Collected data:
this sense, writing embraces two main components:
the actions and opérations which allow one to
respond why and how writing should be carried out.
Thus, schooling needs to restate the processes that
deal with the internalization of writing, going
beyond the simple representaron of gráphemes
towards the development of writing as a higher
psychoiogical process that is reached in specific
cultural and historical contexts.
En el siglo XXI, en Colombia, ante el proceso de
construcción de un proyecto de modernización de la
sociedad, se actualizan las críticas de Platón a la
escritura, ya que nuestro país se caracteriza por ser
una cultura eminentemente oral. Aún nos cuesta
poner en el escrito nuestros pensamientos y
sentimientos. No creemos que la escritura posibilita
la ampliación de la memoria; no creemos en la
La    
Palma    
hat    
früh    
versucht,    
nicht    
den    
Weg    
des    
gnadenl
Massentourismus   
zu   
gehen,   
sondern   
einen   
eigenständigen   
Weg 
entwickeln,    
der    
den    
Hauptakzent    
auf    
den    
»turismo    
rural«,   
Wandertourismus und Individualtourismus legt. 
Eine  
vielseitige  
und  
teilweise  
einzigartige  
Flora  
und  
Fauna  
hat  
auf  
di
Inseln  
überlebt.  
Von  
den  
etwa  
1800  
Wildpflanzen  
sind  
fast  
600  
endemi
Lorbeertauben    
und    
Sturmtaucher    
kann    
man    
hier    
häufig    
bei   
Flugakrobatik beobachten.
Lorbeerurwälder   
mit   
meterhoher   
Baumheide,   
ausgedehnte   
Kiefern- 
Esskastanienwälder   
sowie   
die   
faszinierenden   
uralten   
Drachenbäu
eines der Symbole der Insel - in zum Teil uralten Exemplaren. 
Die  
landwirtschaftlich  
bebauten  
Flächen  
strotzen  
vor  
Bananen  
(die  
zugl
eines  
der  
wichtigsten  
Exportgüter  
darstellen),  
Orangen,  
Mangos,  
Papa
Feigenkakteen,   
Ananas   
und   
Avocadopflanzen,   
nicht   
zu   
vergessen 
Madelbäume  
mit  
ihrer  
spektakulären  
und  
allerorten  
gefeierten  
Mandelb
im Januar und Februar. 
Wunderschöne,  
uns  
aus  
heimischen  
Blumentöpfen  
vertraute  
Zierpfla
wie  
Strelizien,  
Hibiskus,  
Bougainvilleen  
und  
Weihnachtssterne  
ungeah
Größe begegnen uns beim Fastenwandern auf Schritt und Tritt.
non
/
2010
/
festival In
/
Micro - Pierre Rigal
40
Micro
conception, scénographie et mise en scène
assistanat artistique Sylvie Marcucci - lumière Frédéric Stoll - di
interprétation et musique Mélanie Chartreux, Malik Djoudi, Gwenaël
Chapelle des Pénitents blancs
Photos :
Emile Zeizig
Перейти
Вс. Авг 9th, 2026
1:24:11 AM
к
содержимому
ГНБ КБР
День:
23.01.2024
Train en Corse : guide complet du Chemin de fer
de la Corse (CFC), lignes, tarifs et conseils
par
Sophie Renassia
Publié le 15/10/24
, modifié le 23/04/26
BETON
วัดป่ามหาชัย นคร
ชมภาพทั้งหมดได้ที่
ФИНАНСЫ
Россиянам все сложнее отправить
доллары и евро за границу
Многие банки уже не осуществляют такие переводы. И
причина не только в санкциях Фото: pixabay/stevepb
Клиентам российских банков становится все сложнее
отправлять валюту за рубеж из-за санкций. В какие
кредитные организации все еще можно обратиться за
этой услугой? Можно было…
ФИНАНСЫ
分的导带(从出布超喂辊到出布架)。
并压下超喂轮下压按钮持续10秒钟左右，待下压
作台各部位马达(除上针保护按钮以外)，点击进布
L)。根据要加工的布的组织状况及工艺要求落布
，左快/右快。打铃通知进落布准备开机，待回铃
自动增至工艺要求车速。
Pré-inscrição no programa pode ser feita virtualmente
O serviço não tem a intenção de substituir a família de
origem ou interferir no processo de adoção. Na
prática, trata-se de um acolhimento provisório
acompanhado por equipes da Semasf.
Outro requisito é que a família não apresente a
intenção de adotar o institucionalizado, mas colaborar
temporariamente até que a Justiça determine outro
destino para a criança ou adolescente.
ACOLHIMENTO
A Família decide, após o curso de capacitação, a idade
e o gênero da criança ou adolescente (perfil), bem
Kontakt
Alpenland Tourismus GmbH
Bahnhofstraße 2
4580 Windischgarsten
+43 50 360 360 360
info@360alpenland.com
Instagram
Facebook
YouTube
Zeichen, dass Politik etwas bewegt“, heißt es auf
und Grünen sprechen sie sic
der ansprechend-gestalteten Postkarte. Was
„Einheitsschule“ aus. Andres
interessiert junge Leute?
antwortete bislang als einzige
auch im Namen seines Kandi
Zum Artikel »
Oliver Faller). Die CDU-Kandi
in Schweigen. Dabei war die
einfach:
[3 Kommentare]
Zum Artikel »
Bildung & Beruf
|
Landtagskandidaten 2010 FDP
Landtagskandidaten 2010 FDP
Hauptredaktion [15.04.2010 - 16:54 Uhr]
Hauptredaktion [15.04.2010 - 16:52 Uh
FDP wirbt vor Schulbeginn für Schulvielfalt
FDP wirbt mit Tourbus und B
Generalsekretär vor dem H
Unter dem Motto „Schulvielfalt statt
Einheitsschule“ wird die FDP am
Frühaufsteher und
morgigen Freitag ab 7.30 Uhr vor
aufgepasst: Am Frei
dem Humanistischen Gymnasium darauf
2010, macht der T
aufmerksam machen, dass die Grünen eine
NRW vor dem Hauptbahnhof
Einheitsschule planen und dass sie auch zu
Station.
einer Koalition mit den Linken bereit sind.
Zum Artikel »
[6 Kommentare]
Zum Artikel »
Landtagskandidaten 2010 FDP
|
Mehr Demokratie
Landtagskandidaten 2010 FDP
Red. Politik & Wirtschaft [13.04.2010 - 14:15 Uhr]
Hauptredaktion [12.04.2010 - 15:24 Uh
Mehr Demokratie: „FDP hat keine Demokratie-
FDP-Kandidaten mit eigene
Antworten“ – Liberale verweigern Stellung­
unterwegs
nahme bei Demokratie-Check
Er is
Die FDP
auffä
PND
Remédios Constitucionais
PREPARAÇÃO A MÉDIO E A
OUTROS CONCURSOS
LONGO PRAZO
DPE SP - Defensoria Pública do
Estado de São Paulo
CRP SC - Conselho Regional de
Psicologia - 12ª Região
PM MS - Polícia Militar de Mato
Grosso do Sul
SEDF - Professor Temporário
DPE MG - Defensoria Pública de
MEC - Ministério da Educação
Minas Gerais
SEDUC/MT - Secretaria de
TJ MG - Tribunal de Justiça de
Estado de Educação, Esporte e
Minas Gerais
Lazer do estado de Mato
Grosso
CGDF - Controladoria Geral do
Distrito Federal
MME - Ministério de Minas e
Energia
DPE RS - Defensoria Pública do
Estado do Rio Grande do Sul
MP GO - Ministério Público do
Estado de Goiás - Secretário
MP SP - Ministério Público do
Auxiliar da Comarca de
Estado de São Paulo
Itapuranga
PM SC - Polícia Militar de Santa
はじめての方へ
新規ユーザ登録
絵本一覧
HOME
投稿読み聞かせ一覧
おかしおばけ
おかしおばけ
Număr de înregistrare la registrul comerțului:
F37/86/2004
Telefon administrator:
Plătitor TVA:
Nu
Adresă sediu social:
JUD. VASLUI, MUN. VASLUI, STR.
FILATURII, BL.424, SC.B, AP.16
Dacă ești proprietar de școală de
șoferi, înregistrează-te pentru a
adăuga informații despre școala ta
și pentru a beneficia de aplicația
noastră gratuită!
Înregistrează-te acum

WORK INSTRUCTIONS
Every record should be printed again exactly as it reads.

REPLY TO THE EXERCISE
this sense, writing embraces two main components:
the actions and opérations which allow one to
respond why and how writing should be carried out.
Thus, schooling needs to restate the processes that
deal with the internalization of writing, going
beyond the simple representaron of gráphemes
towards the development of writing as a higher
psychoiogical process that is reached in specific
cultural and historical contexts.
En el siglo XXI, en Colombia, ante el proceso de
construcción de un proyecto de modernización de la
sociedad, se actualizan las críticas de Platón a la
escritura, ya que nuestro país se caracteriza por ser
una cultura eminentemente oral. Aún nos cuesta
poner en el escrito nuestros pensamientos y
sentimientos. No creemos que la escritura posibilita
la ampliación de la memoria; no creemos en la
La    
Palma    
hat    
früh    
versucht,    
nicht    
den    
Weg    
des    
gnadenl
Massentourismus   
zu   
gehen,   
sondern   
einen   
eigenständigen   
Weg 
entwickeln,    
der    
den    
Hauptakzent    
auf    
den    
»turismo    
rural«,   
Wandertourismus und Individualtourismus legt. 
Eine  
vielseitige  
und  
teilweise  
einzigartige  
Flora  
und  
Fauna  
hat  
auf  
di
Inseln  
überlebt.  
Von  
den  
etwa  
1800  
Wildpflanzen  
sind  
fast  
600  
endemi
Lorbeertauben    
und    
Sturmtaucher    
kann    
man    
hier    
häufig    
bei   
Flugakrobatik beobachten.
Lorbeerurwälder   
mit   
meterhoher   
Baumheide,   
ausgedehnte   
Kiefern- 
Esskastanienwälder   
sowie   
die   
faszinierenden   
uralten   
Drachenbäu
eines der Symbole der Insel - in zum Teil uralten Exemplaren. 
Die  
landwirtschaftlich  
bebauten  
Flächen  
strotzen  
vor  
Bananen  
(die  
zugl
eines  
der  
wichtigsten  
Exportgüter  
darstellen),  
Orangen,  
Mangos,  
Papa
Feigenkakteen,   
Ananas   
und   
Avocadopflanzen,   
nicht   
zu   
vergessen 
Madelbäume  
mit  
ihrer  
spektakulären  
und  
allerorten  
gefeierten  
Mandelb
im Januar und Februar. 
Wunderschöne,  
uns  
aus  
heimischen  
Blumentöpfen  
vertraute  
Zierpfla
wie  
Strelizien,  
Hibiskus,  
Bougainvilleen  
und  
Weihnachtssterne  
ungeah
Größe begegnen uns beim Fastenwandern auf Schritt und Tritt.
non
/
2010
/
festival In
/
Micro - Pierre Rigal
40
Micro
conception, scénographie et mise en scène
assistanat artistique Sylvie Marcucci - lumière Frédéric Stoll - di
interprétation et musique Mélanie Chartreux, Malik Djoudi, Gwenaël
Chapelle des Pénitents blancs
Photos :
Emile Zeizig
Перейти
Вс. Авг 9th, 2026
1:24:11 AM
к
содержимому
ГНБ КБР
День:
23.01.2024
Train en Corse : guide complet du Chemin de fer
de la Corse (CFC), lignes, tarifs et conseils
par
Sophie Renassia
Publié le 15/10/24
, modifié le 23/04/26
BETON
วัดป่ามหาชัย นคร
ชมภาพทั้งหมดได้ที่
ФИНАНСЫ
Россиянам все сложнее отправить
доллары и евро за границу
Многие банки уже не осуществляют такие переводы. И
причина не только в санкциях Фото: pixabay/stevepb
Клиентам российских банков становится все сложнее
отправлять валюту за рубеж из-за санкций. В какие
кредитные организации все еще можно обратиться за
этой услугой? Можно было…
ФИНАНСЫ
分的导带(从出布超喂辊到出布架)。
并压下超喂轮下压按钮持续10秒钟左右，待下压
作台各部位马达(除上针保护按钮以外)，点击进布
L)。根据要加工的布的组织状况及工艺要求落布
，左快/右快。打铃通知进落布准备开机，待回铃
自动增至工艺要求车速。
Pré-inscrição no programa pode ser feita virtualmente
O serviço não tem a intenção de substituir a família de
origem ou interferir no processo de adoção. Na
prática, trata-se de um acolhimento provisório
acompanhado por equipes da Semasf.
Outro requisito é que a família não apresente a
intenção de adotar o institucionalizado, mas colaborar
temporariamente até que a Justiça determine outro
destino para a criança ou adolescente.
ACOLHIMENTO
A Família decide, após o curso de capacitação, a idade
e o gênero da criança ou adolescente (perfil), bem
Kontakt
Alpenland Tourismus GmbH
Bahnhofstraße 2
4580 Windischgarsten
+43 50 360 360 360
info@360alpenland.com
Instagram
Facebook
YouTube
Zeichen, dass Politik etwas bewegt“, heißt es auf
und Grünen sprechen sie sic
der ansprechend-gestalteten Postkarte. Was
„Einheitsschule“ aus. Andres
interessiert junge Leute?
antwortete bislang als einzige
auch im Namen seines Kandi
Zum Artikel »
Oliver Faller). Die CDU-Kandi
in Schweigen. Dabei war die
einfach:
[3 Kommentare]
Zum Artikel »
Bildung & Beruf
|
Landtagskandidaten 2010 FDP
Landtagskandidaten 2010 FDP
Hauptredaktion [15.04.2010 - 16:54 Uhr]
Hauptredaktion [15.04.2010 - 16:52 Uh
FDP wirbt vor Schulbeginn für Schulvielfalt
FDP wirbt mit Tourbus und B
Generalsekretär vor dem H
Unter dem Motto „Schulvielfalt statt
Einheitsschule“ wird die FDP am
Frühaufsteher und
morgigen Freitag ab 7.30 Uhr vor
aufgepasst: Am Frei
dem Humanistischen Gymnasium darauf
2010, macht der T
aufmerksam machen, dass die Grünen eine
NRW vor dem Hauptbahnhof
Einheitsschule planen und dass sie auch zu
Station.
einer Koalition mit den Linken bereit sind.
Zum Artikel »
[6 Kommentare]
Zum Artikel »
Landtagskandidaten 2010 FDP
|
Mehr Demokratie
Landtagskandidaten 2010 FDP
Red. Politik & Wirtschaft [13.04.2010 - 14:15 Uhr]
Hauptredaktion [12.04.2010 - 15:24 Uh
Mehr Demokratie: „FDP hat keine Demokratie-
FDP-Kandidaten mit eigene
Antworten“ – Liberale verweigern Stellung­
unterwegs
nahme bei Demokratie-Check
Er is
Die FDP
auffä
PND
Remédios Constitucionais
PREPARAÇÃO A MÉDIO E A
OUTROS CONCURSOS
LONGO PRAZO
DPE SP - Defensoria Pública do
Estado de São Paulo
CRP SC - Conselho Regional de
Psicologia - 12ª Região
PM MS - Polícia Militar de Mato
Grosso do Sul
SEDF - Professor Temporário
DPE MG - Defensoria Pública de
MEC - Ministério da Educação
Minas Gerais
SEDUC/MT - Secretaria de
TJ MG - Tribunal de Justiça de
Estado de Educação, Esporte e
Minas Gerais
Lazer do estado de Mato
Grosso
CGDF - Controladoria Geral do
Distrito Federal
MME - Ministério de Minas e
Energia
DPE RS - Defensoria Pública do
Estado do Rio Grande do Sul
MP GO - Ministério Público do
Estado de Goiás - Secretário
MP SP - Ministério Público do
Auxiliar da Comarca de
Estado de São Paulo
Itapuranga
PM SC - Polícia Militar de Santa
はじめての方へ
新規ユーザ登録
絵本一覧
HOME
投稿読み聞かせ一覧
おかしおばけ
おかしおばけ
Număr de înregistrare la registrul comerțului:
F37/86/2004
Telefon administrator:
Plătitor TVA:
Nu
Adresă sediu social:
JUD. VASLUI, MUN. VASLUI, STR.
FILATURII, BL.424, SC.B, AP.16
Dacă ești proprietar de școală de
șoferi, înregistrează-te pentru a
adăuga informații despre școala ta
și pentru a beneficia de aplicația
noastră gratuită!
Înregistrează-te acum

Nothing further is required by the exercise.